Extracted page text data
= = = = = = =

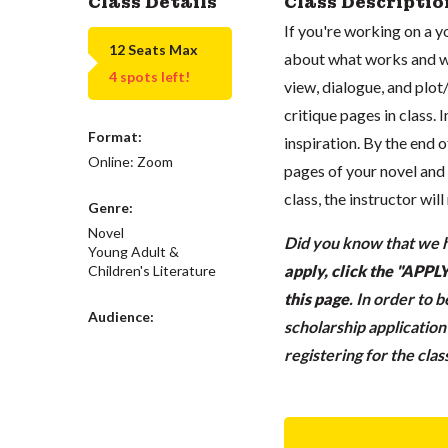
Class Details
Class Descriptio
If you're working on a yo
12 Seats Max
about what works and wha
4 spots left!
view, dialogue, and plot
critique pages in class. 
Format:
inspiration. By the end o
Online: Zoom
pages of your novel and 
class, the instructor wil
Genre:
Novel
Did you know that we h
Young Adult &
apply, click the "APP
Children's Literature
this page
.
In order to 
Audience:
scholarship applicatio
registering for the cla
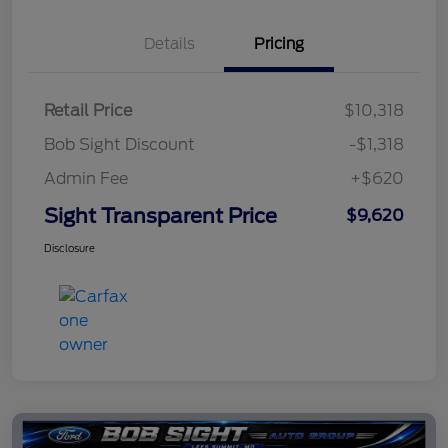
Details
Pricing
Retail Price
$10,318
Bob Sight Discount
-$1,318
Admin Fee
+$620
Sight Transparent Price
$9,620
Disclosure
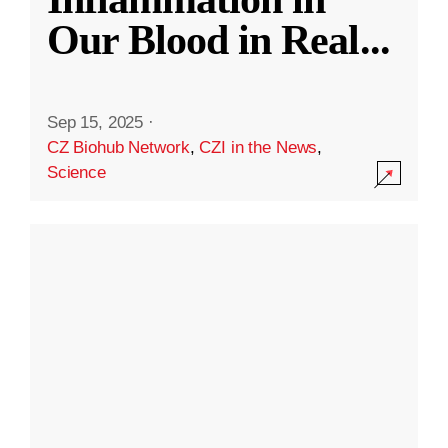
Our Blood in Real
...
Sep 15, 2025
·
CZ Biohub Network
,
CZI in the News
,
Science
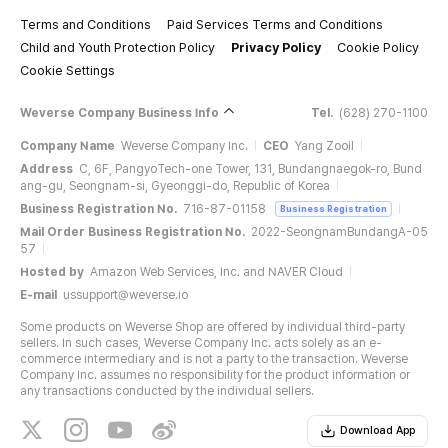
Terms and Conditions
Paid Services Terms and Conditions
Child and Youth Protection Policy
Privacy Policy
Cookie Policy
Cookie Settings
Weverse Company Business Info
Tel.
(628) 270-1100
Company Name
Weverse Company Inc.
CEO
Yang Zooil
Address
C, 6F, PangyoTech-one Tower, 131, Bundangnaegok-ro, Bund
ang-gu, Seongnam-si, Gyeonggi-do, Republic of Korea
Business Registration No.
716-87-01158
Business Registration
Mail Order Business Registration No.
2022-SeongnamBundangA-05
57
Hosted by
Amazon Web Services, Inc. and NAVER Cloud
E-mail
ussupport@weverse.io
Some products on Weverse Shop are offered by individual third-party
sellers. In such cases, Weverse Company Inc. acts solely as an e-
commerce intermediary and is not a party to the transaction. Weverse
Company Inc. assumes no responsibility for the product information or
any transactions conducted by the individual sellers.
Download App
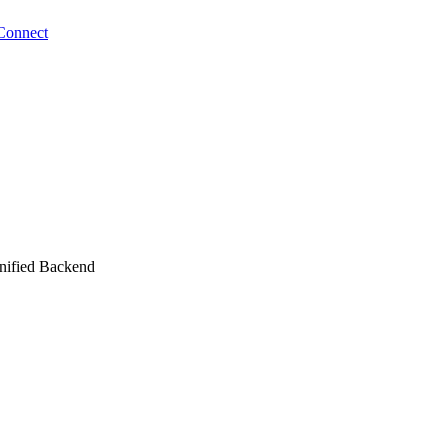
Connect
unified Backend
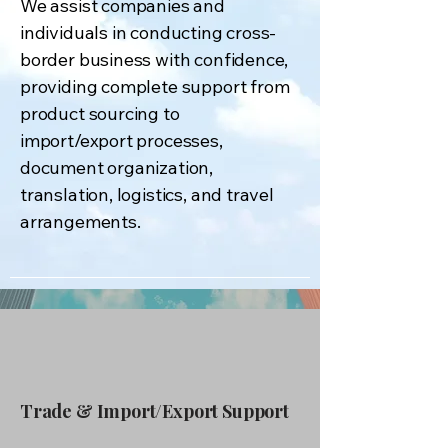
We assist companies and
individuals in conducting cross-
border business with confidence,
providing complete support from
product sourcing to
import/export processes,
document organization,
translation, logistics, and travel
arrangements.
Trade & Import/Export Support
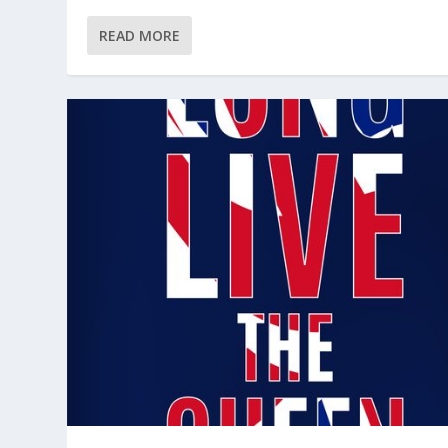
READ MORE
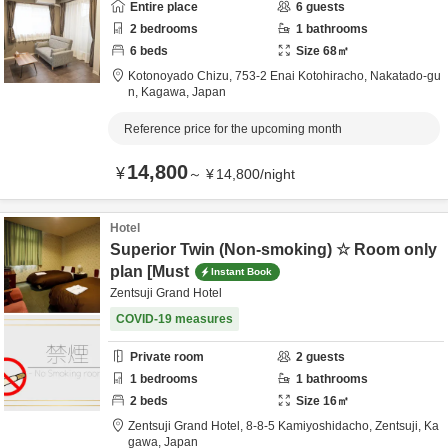
Entire place
6
guests
2
bedrooms
1
bathrooms
6
beds
Size
68
㎡
Kotonoyado Chizu,
753-2 Enai Kotohiracho,
Nakatado-gu
n,
Kagawa,
Japan
Reference price for the upcoming month
14,800
¥
～
¥
14,800
/
night
Hotel
Superior Twin (Non-smoking) ☆ Room only
plan [Must
Instant Book
Zentsuji Grand Hotel
COVID-19 measures
Private room
2
guests
1
bedrooms
1
bathrooms
2
beds
Size
16
㎡
Zentsuji Grand Hotel,
8-8-5 Kamiyoshidacho,
Zentsuji,
Ka
gawa,
Japan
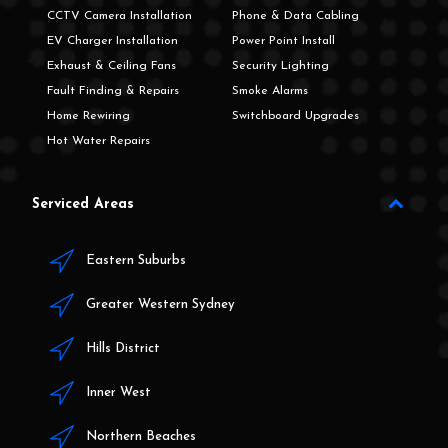
CCTV Camera Installation
Phone & Data Cabling
EV Charger Installation
Power Point Install
Exhaust & Ceiling Fans
Security Lighting
Fault Finding & Repairs
Smoke Alarms
Home Rewiring
Switchboard Upgrades
Hot Water Repairs
Serviced Areas
Eastern Suburbs
Greater Western Sydney
Hills District
Inner West
Northern Beaches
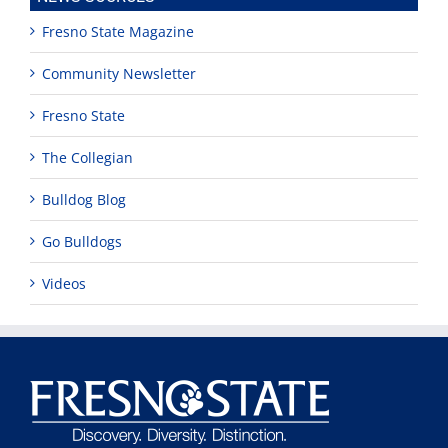
Fresno State Magazine
Community Newsletter
Fresno State
The Collegian
Bulldog Blog
Go Bulldogs
Videos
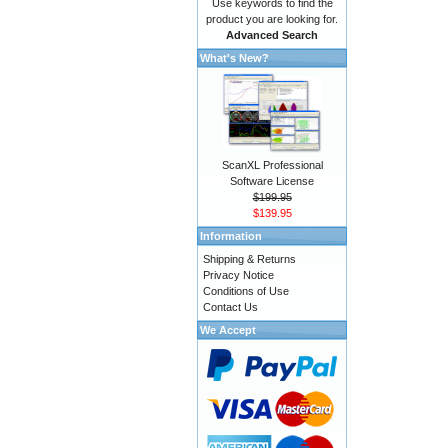
Use keywords to find the
product you are looking for.
Advanced Search
What's New?
ScanXL Professional
Software License
$199.95
$139.95
Information
Shipping & Returns
Privacy Notice
Conditions of Use
Contact Us
We Accept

= = = = = = =

● **What you are asked to do**: The finished copy should match the data above word for word and contain no pictures.

● **Solved exercise**:
Class Details
Class Descriptio
If you're working on a yo
12 Seats Max
about what works and wha
4 spots left!
view, dialogue, and plot
critique pages in class. 
Format:
inspiration. By the end o
Online: Zoom
pages of your novel and 
class, the instructor wil
Genre:
Novel
Did you know that we h
Young Adult &
apply, click the "APP
Children's Literature
this page
.
In order to 
Audience:
scholarship applicatio
registering for the cla
Details
Pricing
Retail Price
$10,318
Bob Sight Discount
-$1,318
Admin Fee
+$620
Sight Transparent Price
$9,620
Disclosure
Our Blood in Real
...
Sep 15, 2025
·
CZ Biohub Network
,
CZI in the News
,
Science
Terms and Conditions
Paid Services Terms and Conditions
Child and Youth Protection Policy
Privacy Policy
Cookie Policy
Cookie Settings
Weverse Company Business Info
Tel.
(628) 270-1100
Company Name
Weverse Company Inc.
CEO
Yang Zooil
Address
C, 6F, PangyoTech-one Tower, 131, Bundangnaegok-ro, Bund
ang-gu, Seongnam-si, Gyeonggi-do, Republic of Korea
Business Registration No.
716-87-01158
Business Registration
Mail Order Business Registration No.
2022-SeongnamBundangA-05
57
Hosted by
Amazon Web Services, Inc. and NAVER Cloud
E-mail
ussupport@weverse.io
Some products on Weverse Shop are offered by individual third-party
sellers. In such cases, Weverse Company Inc. acts solely as an e-
commerce intermediary and is not a party to the transaction. Weverse
Company Inc. assumes no responsibility for the product information or
any transactions conducted by the individual sellers.
Download App
Connect
unified Backend
We assist companies and
individuals in conducting cross-
border business with confidence,
providing complete support from
product sourcing to
import/export processes,
document organization,
translation, logistics, and travel
arrangements.
Trade & Import/Export Support
READ MORE
Entire place
6
guests
2
bedrooms
1
bathrooms
6
beds
Size
68
㎡
Kotonoyado Chizu,
753-2 Enai Kotohiracho,
Nakatado-gu
n,
Kagawa,
Japan
Reference price for the upcoming month
14,800
¥
～
¥
14,800
/
night
Hotel
Superior Twin (Non-smoking) ☆ Room only
plan [Must
Instant Book
Zentsuji Grand Hotel
COVID-19 measures
Private room
2
guests
1
bedrooms
1
bathrooms
2
beds
Size
16
㎡
Zentsuji Grand Hotel,
8-8-5 Kamiyoshidacho,
Zentsuji,
Ka
gawa,
Japan
CCTV Camera Installation
Phone & Data Cabling
EV Charger Installation
Power Point Install
Exhaust & Ceiling Fans
Security Lighting
Fault Finding & Repairs
Smoke Alarms
Home Rewiring
Switchboard Upgrades
Hot Water Repairs
Serviced Areas
Eastern Suburbs
Greater Western Sydney
Hills District
Inner West
Northern Beaches
Fresno State Magazine
Community Newsletter
Fresno State
The Collegian
Bulldog Blog
Go Bulldogs
Videos
Use keywords to find the
product you are looking for.
Advanced Search
What's New?
ScanXL Professional
Software License
$199.95
$139.95
Information
Shipping & Returns
Privacy Notice
Conditions of Use
Contact Us
We Accept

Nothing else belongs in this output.